Perusahaan hutan tanaman industri dengan konsesi berada di tiga kecamatan, yakni Desa Balok dan Desa Dendang (Kecamatan Dendang), dan Desa Simpang Pesak (Kecamatan Simpang Pesak). Kemudian, Desa Lilangan, Limbungan, Jangkar Asam, Batu Penyu di Kecamatan Gantung), dan Desa Lintang (Kecamatan Simpang Renggiang), Kabupaten Belitung Timur, Bangka Belitung.

ISLM mendapatkan izin konsesi seluas 10.025,19 hektar seperti dalam SK.780/Menhut-II/2012. Pemerintah tengah mengevaluasi perusahaan HTI ini.

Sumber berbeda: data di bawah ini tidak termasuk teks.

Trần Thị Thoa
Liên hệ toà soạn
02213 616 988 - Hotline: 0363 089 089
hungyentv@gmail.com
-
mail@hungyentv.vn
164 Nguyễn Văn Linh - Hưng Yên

“Kami berharap evaluasi pemerintah terhadap Indo Sukses Lestari Makmur dapat mengembalikan hutan adat kami seluas 3.000 hektar,” kata Narsidi, Ketua Komunitas Adat Tebat Rasau, kepada Mongabay, akhir April lalu.

Dia khawatir kalau sampai hutan adat terbuka, dan jadi kebun karet atau jadi penambangan timah atau perkebunan sawit, bencana mengintai.

“Saat musim penghujan, berbagai desa di Kecamatan Simpang Renggiang seperti Desa Lintang, Aik Ruak, Renggiang, Liring, Birah, dan Kelubi, akan banjir. Saat musim kemarau, mengalami krisis air atau kekeringan,” katanya.

Dia bilang, yang bakal paling menderita Tebat Resau, masih bagian dari Sungai Lenggang, salah satu sungai purba di Pulau Belitung.

 

Baca juga: Was-was Nasib Kawasan Hutan di Kaki Gunung Duren

Narsidi (45), Ketua Komunitas Tebat Rasau. Berharap pemerintah mengembalikan hutan adat yang masuk kawasan konsesi HTI PT Indo Sukses Lestari Makmur. Foto Nopri Ismi/Mongabay Indonesia
Narsidi (45), Ketua Komunitas Tebat Rasau. Berharap pemerintah mengembalikan hutan adat yang masuk kawasan konsesi HTI PT Indo Sukses Lestari Makmur. Foto Nopri Ismi/Mongabay Indonesia

 

Kawasan penting

Hutan adat mereka sumber segala dari tumpuan ekonomi, pangan, sumber air, sampai obat-obatan. Narsidi bilang, ada puluhan tanaman obat di hutan adat yang berada di Kaki Gunung Duren itu.

Dia contohkan, akar kuning (Fibraurea chloroleuca) dan upak-apik atau akar bajakah (Spatholobus littoralis hassk). Selain itu, masyarakat juga mendapatkan hasil hutan non kayu seperti madu dan jamur.

“Di dalam hutan adat itu terdapat juga rempah-rempah, merupakan sumber mata air berbagai anak sungai, termasuk Sungai Lenggang bersama Tebat Rasau ini,” kata Narsidi.

Hutan adat juga rumah beragam satwa. Ia habitat mentilin (Tarsius bancanus), kancil (Tragulus javanicus), musang (Paradoxurus hermaphroditus), ayam hutan (Gallus varius), dan monyet (Macaca fascicularis). Ada juga, babi hutan (Sus scrofa), trenggiling (Manis javanica), biawak (Varanus sp), serta lutung (Tracypithecus auratus).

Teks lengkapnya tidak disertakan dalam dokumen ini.